The now-defunct student group Safewalk accumulated a deficit of about $20,000, almost half of the $50,000 estimated to be owed by student groups, before shutting down last year, said Associate Dean for Residence and Campus Activities Andrew M. Eisenmann '75.
Eisenmann said that Safewalk accumulated this debt because it began with a set endowment and never raised additional funds. The group continued to pay its employees even when no funds were available, leading to the debt. Safewalk ceased to exist last year because of a lack of use, Campus Police said fall.
Eisenmann said that RCA hoped to give student groups a full listing of their expenditures over the last three years on Friday. "The totals pretty much exist now, but we're rechecking them and preparing other information to go with them," he said.

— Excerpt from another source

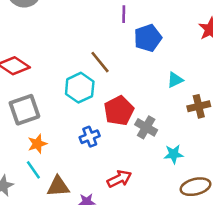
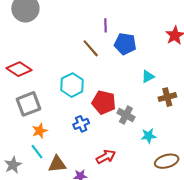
blue pentagon: (148, 38) -> (125, 44), turned 30
brown line: (100, 62) -> (91, 48), moved
red pentagon: (119, 111) -> (104, 102), turned -30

Outside accounts may be allowed
RCA has obtained an entirely new software package for managing student accounts, Eisenmann said. The new software is superior because it is a commercial accounting program, he said. The old program used by RCA was a custom-written program with a relational database program.
There is also a draft proposal before senior officers of MIT to allow student groups to keep outside accounts, Eisenmann said. He said that he expected the plan to be approved, given the recent fiasco and the fact that many groups still have illicit outside accounts.

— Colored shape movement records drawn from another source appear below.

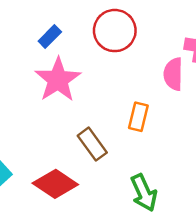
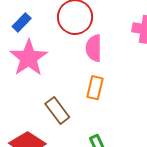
pink semicircle: (173, 74) -> (94, 48), moved

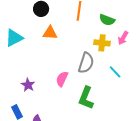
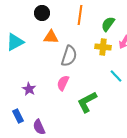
green semicircle: (107, 20) -> (108, 24), turned 105
gray semicircle: (86, 63) -> (69, 56), moved
green L-shape: (86, 98) -> (87, 102), turned 40

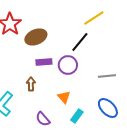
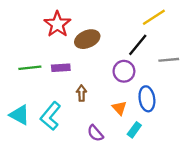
purple rectangle: (44, 62) -> (61, 68), moved
gray line: (107, 76) -> (169, 60), moved
blue ellipse: (108, 108) -> (147, 99), moved, turned 35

About two-thirds of student groups - probably over 100 - currently have outside accounts, said Undergraduate Association Treasurer Russell S. Light '98. Only about 10 groups are actually authorized to have outside accounts, he said.
Jay P. Muchnij '98, president of the MIT Science Fiction Society, a group that has quarreled with RCA in the past over their accounts, was somewhat pleased at the news of the problems. MITSFS has been trying for several years to get outside accounts, Muchnij said.
"We've been working with [RCA], trying to deal with these problems, but the negotiations have been going slowly," he said. "This news should help speed up the negotiations."
Muchnij viewed the revelation as a vindication for the group. "We've known they were incompetent for a long time," he said. "We're glad that someone else has evidence of that now."
President of Counterpoint Jeremy D. Sher '99 expressed consternation at the news of the accounting problems. Sher said that while the group really wanted to get an outside bank account, they have tried to work within the system. "Counterpoint has really made a serious effort to play by the rules in this," he said.
Sher also complained about the problems the accounting system had caused Counterpoint in the past. "It certainly made it a lot more difficult for us," he said. Transactions were lost and the organization's name was misspelled in the records, he said.
At one point, Counterpoint did not know whether the group had $1,000 or owed that much, Sher said. Counterpoint was forced to go through the RCA records to determine their balance for themselves, he said. "We've found ourselves basically doing the accounting job for RCA."
Douglas K. Wyatt G, president of the Association of Student Activities and one of the students who discovered the RCA error, said that student groups had a right to be outraged.
"I think student groups will be upset about it, and rightly so," he said. "A lot of them have known, and complained about, problems with the system for quite some time now."
Wyatt also expressed some guarded optimism. "I am very glad that MIT has taken responsibility, at least for the part that they did and is forgiving debts from a long time ago," he said.
"I think it is important that the problem be solved, not just band-aided. Fixing the account balances is just the first step in doing that," Wyatt said.